Outdated Training Strategies
What do you remember when you think back to training classes you attended in the past? Was the training held in a classroom or offsite, perhaps? Was a third party brought in to facilitate the training sessions? Did the training occur during the workday, where you were perhaps served breakfast and lunch during the session? In the past, classroom training was the way most organizations chose to develop their employees. That simply won't work any longer. Studies show that only 10-30% of classroom instruction finds its way into practice on the job. We know that employees learn best when training is both interactive and relates to learning objectives integrated into the employees' jobs. Companies are now tasked to find innovative and interactive ways to train their employees.
"Help Wanted" signs are everywhere. It's not just in a single industry; it's all around us. However, the demand for help within the labor-intensive industry is at its highest level.

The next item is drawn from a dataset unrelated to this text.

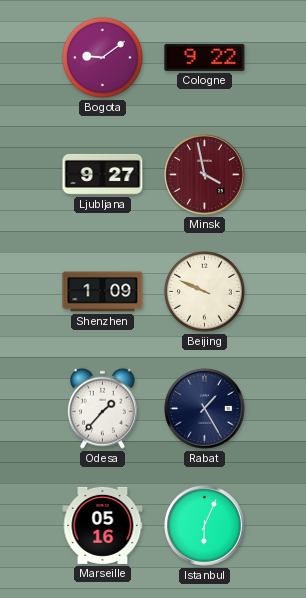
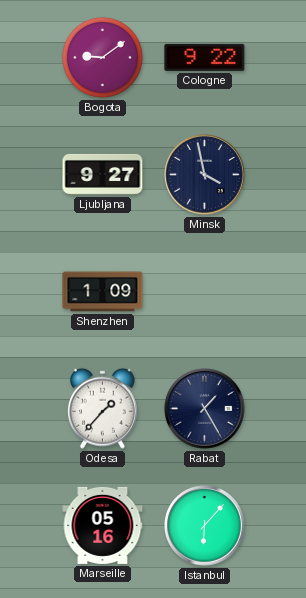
Minsk dial: burgundy -> navy
Beijing: 9:49 -> none
Istanbul: 6:04 -> 6:07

As of April 2022, Zip Recruiter shows 11.5 million jobs, of which 86,000 are in the shipbuilding industry alone. Companies are using overtime to fill the void, which can lead to worker burnout as well. Companies can no longer pull supervisors off the job for extended periods to get the needed training. While cost used to be the #1 barrier to training, today, time constraints and availability claim the #1 spot. Organizations must search for short, impactful training that can be delivered to their supervisors in real-time.

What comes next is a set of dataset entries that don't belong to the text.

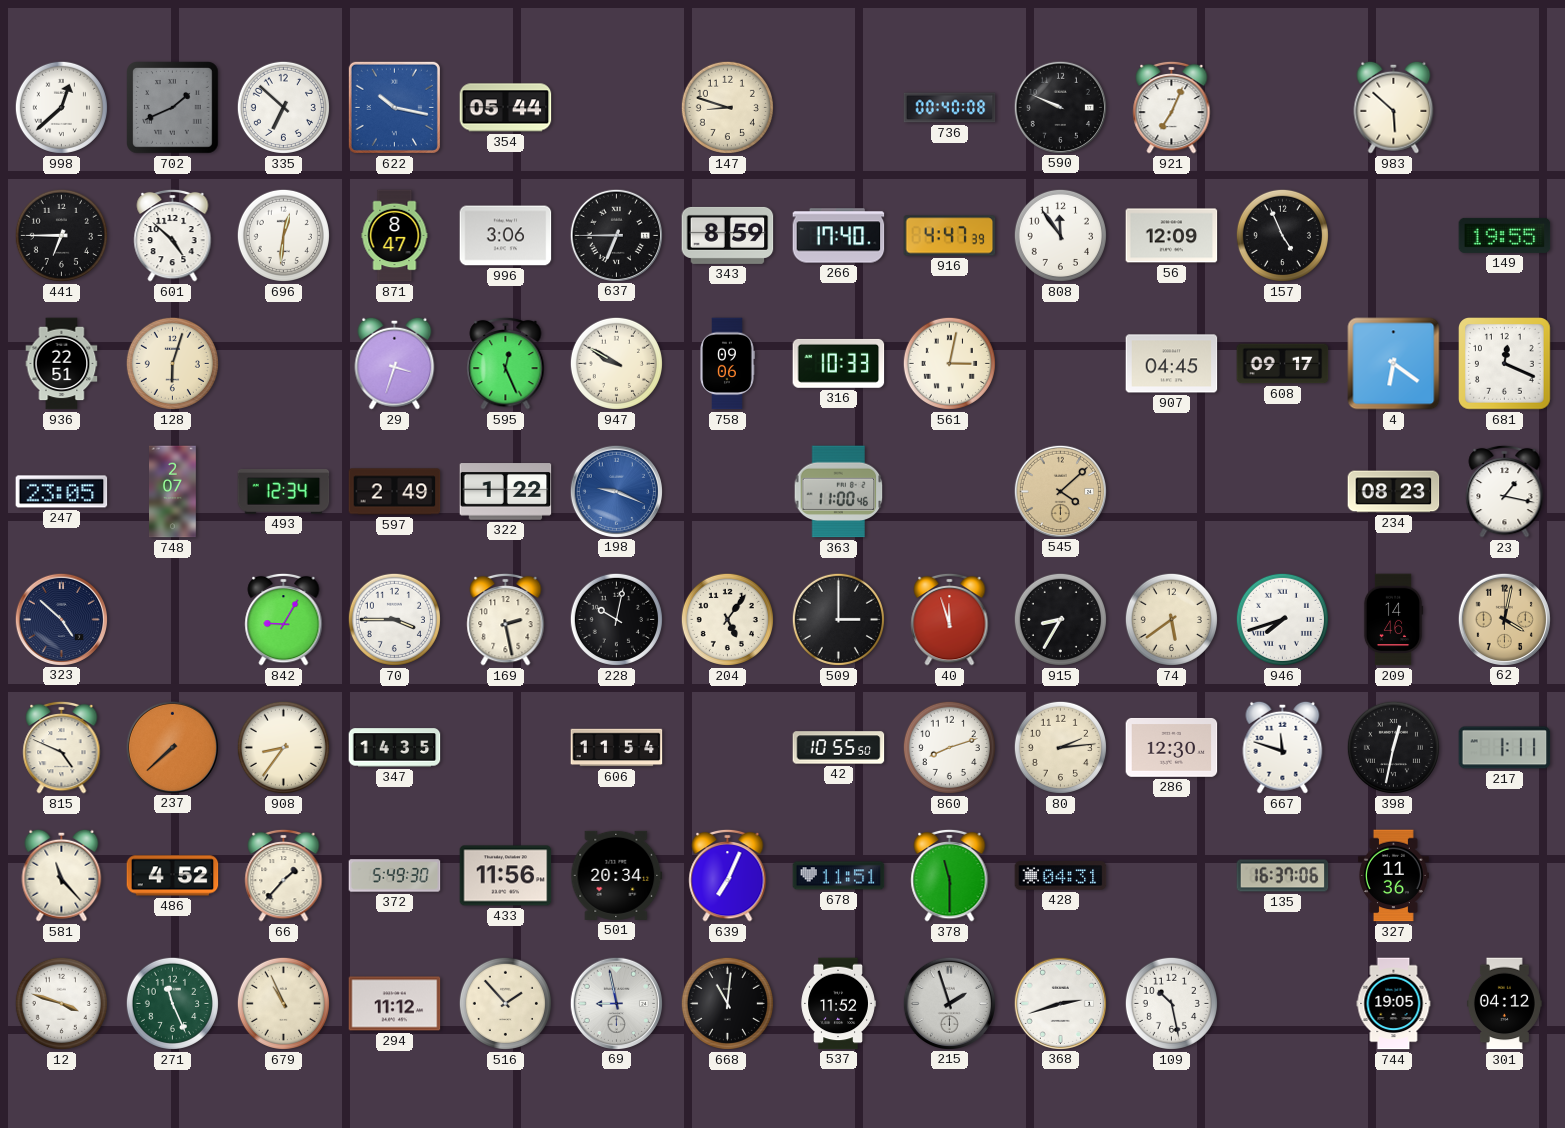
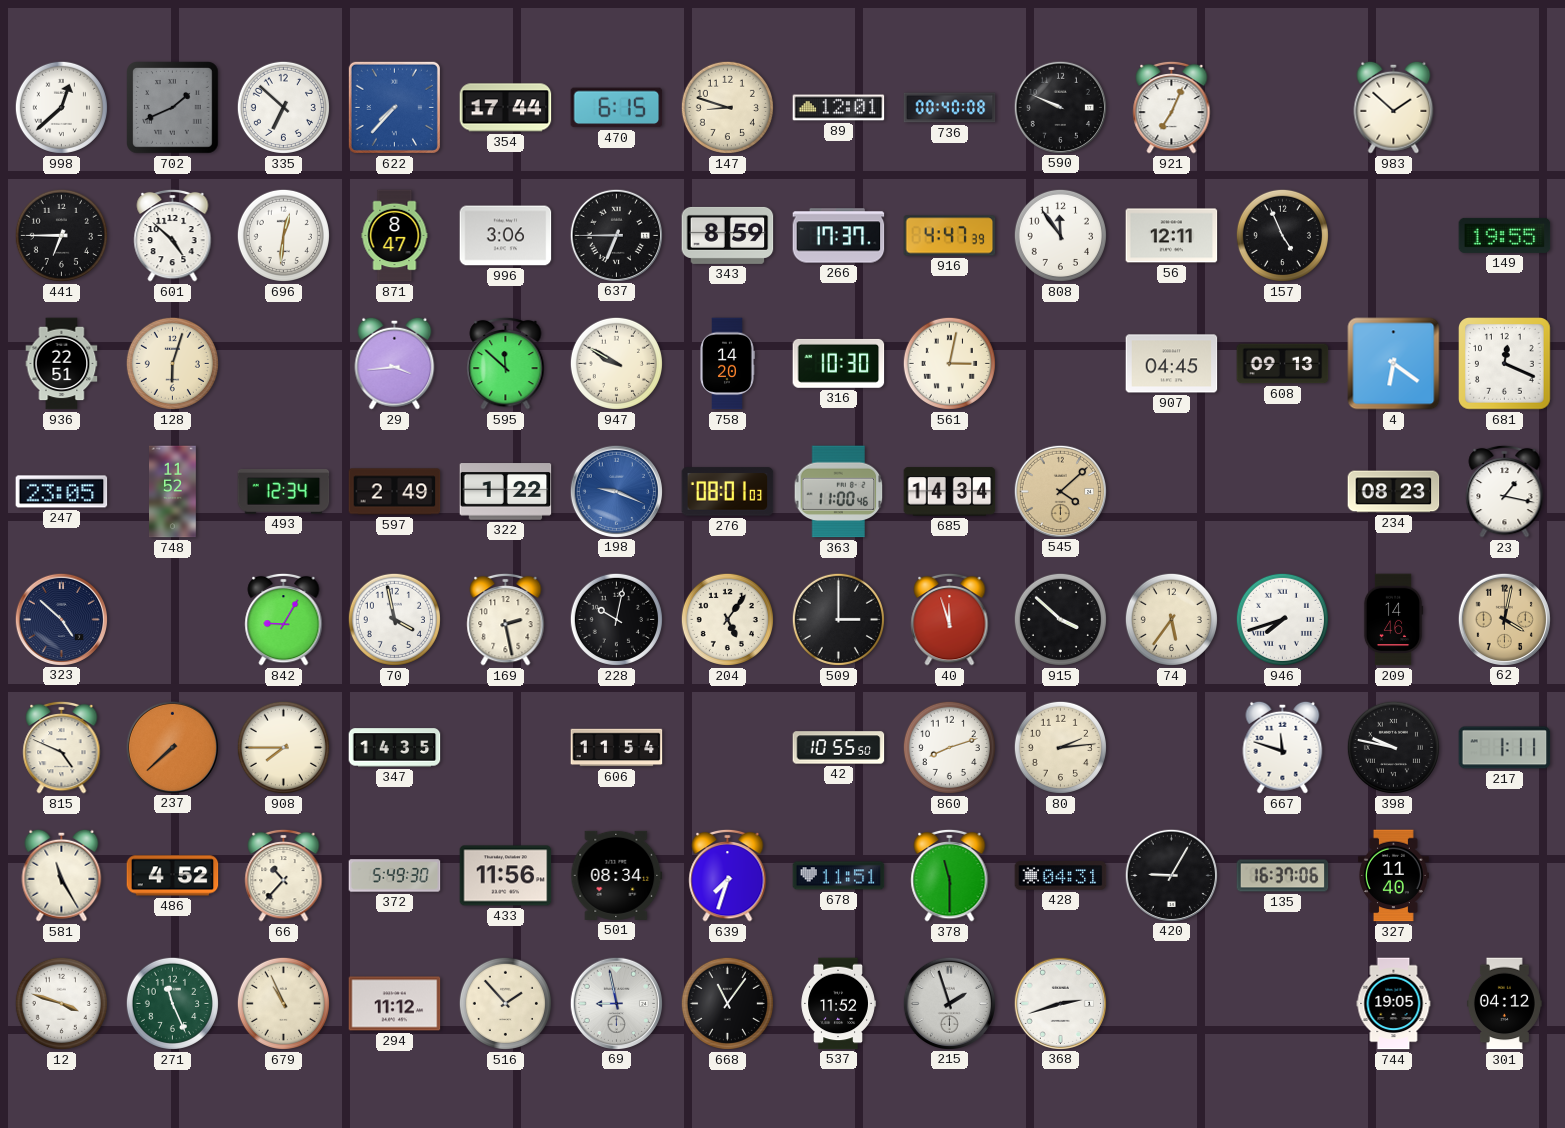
622: 10:17 -> 7:37
354: 05:44 -> 17:44
470: none -> 6:15
89: none -> 12:01
983: 5:52 -> 1:52
266: 17:40 -> 17:37
56: 12:09 -> 12:11
29: 3:33 -> 3:44
595: 12:26 -> 11:52
758: 09:06 -> 14:20
316: 10:33 -> 10:30
608: 09:17 -> 09:13
748: 2:07 -> 11:52
276: none -> 08:01
685: none -> 14:34
70: 3:45 -> 3:58
915: 8:35 -> 3:52
74: 5:39 -> 5:36
908: 8:36 -> 7:45
286: 12:30 -> none
398: 12:32 -> 9:47
581: 11:23 -> 11:25
66: 1:37 -> 10:37
501: 20:34 -> 08:34
639: 7:04 -> 7:33
420: none -> 9:05
327: 11:36 -> 11:40
668: 11:01 -> 11:06
109: 10:28 -> none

It stands to reason that with so many companies currently hiring, they will do about anything to recruit candidates. Raising their salary slightly higher than a competitor and offering slightly better benefits are just a few examples of creating high turnover in the workplace. This is especially true in labor-intensive industries. For example, transportation, warehousing, and utilities have a turnover rate of 46%. Manufacturing is up to 37%. These are incredibly high and create competitiveness in the market. According to surveys, 73% of companies are struggling to recruit employees, while over 61% are having difficulty retaining their employees. What does this mean for you? Organizations will need to revise or, in some cases, create learning and development plans for their employees. Those revised plans are essential if supervisors want to see their careers and the careers of their peers’ progress.
If generational differences haven't already impacted your organization, get ready. By 2030, one-third of the workshop will be Generation Z. A Gen Z employee has never known a world without Google. They have always been able to search for answers and instantly find things out in real time. They are also the most educated generation in history and thrive on constant learning and development opportunities. Keeping in mind that they are the most educated generation also means realizing they have various employment options. So, keeping your Gen Z employees up to date with training and development will be a top priority.

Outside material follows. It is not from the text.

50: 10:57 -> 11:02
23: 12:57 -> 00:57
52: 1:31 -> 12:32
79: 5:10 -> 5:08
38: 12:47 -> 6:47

Micro-Learning as an Effective Training Platform
Understanding the challenges that organizations face leads to the question, "What is the solution for companies looking to train and develop their people?" Micro-Learning fits the bill. Micro-learning is simply breaking up or "thin-slicing" larger pieces of learning content into bite-size chunks. The goal of micro-learning is to keep the training session short so the trainee can learn what is needed and complete the module within 5-7 minutes. Each micro-learning session focuses on a single topic, thus ensuring that the learner is focused on one thing at a time. By design, micro-learning is interactive, engaging, and efficient.
Benefits of Micro-Learning:
- Knowledge Retention
- Aligns with Gen Z
Here is something to keep in mind as you move forward: 60% of supervisors fail within two years of being placed into their roles. Based on the current workplace reality around recruiting and retention, companies must update their training and development plans to ensure supervisor success. Micro-learning is an excellent option for companies struggling with today's workplace realities. Learn more in AEU LEAD's Online Learning Academy.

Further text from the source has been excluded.